Trading & investing: Long ago in the history, there was only trading existed as people did exchange food for money and vice-versa according to their needs. So what is trading? In laymen term, we can understand that trading is just buying or selling things to earn a profit, according to modern-day theories. But in terms of stocks, trading is buying and selling of securities.
And from where the term investment came into existence? Say for example: in earlier times when a wealthy person had to earn profit from his money, he purchases the land in exchange of the money and hold it for some years and as the rates of that property rise by the passing of time, and as there was the development of societies, they sell that land and earn a significant profit. That is how the philosophy of Investment came in the market.
So the essential difference between trading and Investment is the Time Horizon, i.e. the holding time of the asset. In trading, short term holding of assets is performed to earn a profit, whereas, in Investment, the assets are purchased for returns and procured for a long duration getting big (expected).
Now the question arises that which one of them is more profitable? So we are discussing them down below one by one with in-depth analysis.
First, let us discuss which strategy is better in terms of risks: An investor bypass all the short term risks that are faced by the trader but in the same time frame a trader despite facing risks, make small profits out of descent of market.
Which One Is Good For Instant Profit?
For a quick profit, trading is considered as a best practice as in trading the money or commodity is held for a short time. So, if a person sees any downfall in the market, he can withdraw it from the market, and if there is a possible rise than by selling the commodity, a trader can earn an instant profit.

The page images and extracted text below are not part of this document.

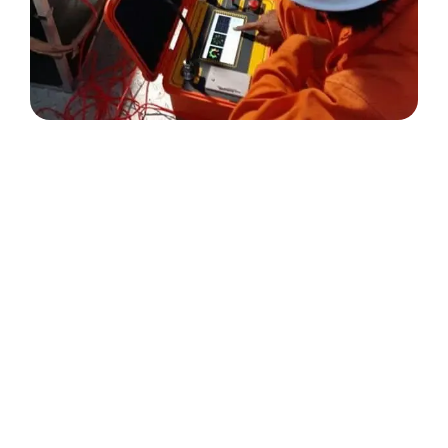
Testimonials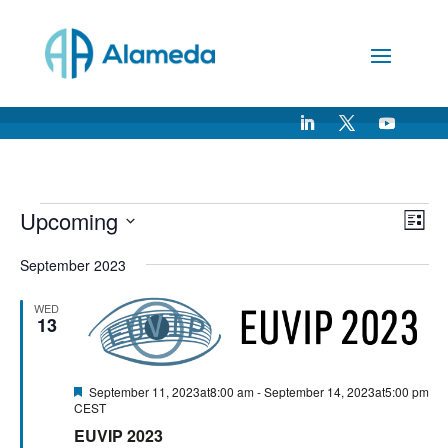
Skip
to
Content
Events
Vie
Ev
Upcoming
List
Vi
Nav
Select
Na
September 2023
date.
WED
13
Featured
September 11, 2023at8:00 am
-
September 14, 2023at5:00 pm
CEST
EUVIP 2023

Importance of Holding Time in Both Trading and Investing
The longer you hold your asset, the longer you earn proverb may not hold good in case of a trader, as he draws benefit from short transactions by either selling on high prices during the rise of market or by buying commodities at low prices during the fall of the market.
Protocols or Strategies Followed
Both Investment of trading is made on behalf of different mindsets. Like an investment is done with a perspective of plans like retirement, marriage, education etc. and earned a fixed profit after completion of holding duration. So this may be considered good for those who have long term goals. In contrast, a trader has a mindset of earning quick profit from either a downfall or rise of the market. So, he invests his money and for a short time and as soon as he gets some profit, he withdraws his valuables or otherwise he can use stop-loss orders to minimise his risks. Trading is profitable if the money or commodities are invested for a short while.
Profit Comparisons of Investor and a Trader
A trader invests for a short span of time and aims to get a profit of say 10%, on his traded asset, but he is equally susceptible to market risks also, as he may end up with a total loss. In this condition, the total profit of a trader is Nil; instead, he incurs a loss.
Whereas a trader aims to get a total of 10% profit over the maturity of his invested asset, but in comparison to the trader, he is not at all susceptible to the market fluctuations as the overall market conditions generally rise by default. So he gets a sure profit but after a long time.
Conclusion – Trading & investing
Finally, after all the above discussion, we have come to the point that an investor seeks more profit compared to a trader when he buys and holds the assets for a long time duration. In contrast, a trader gets profited by both ups and downs of the markets in small chunks even by holding his money for a short while.
So we can say that if you want to plan for future returns, then Investment is the best way to get benefited from your assets and if you want to gain profit in a short while then trading is the best way to play in the market.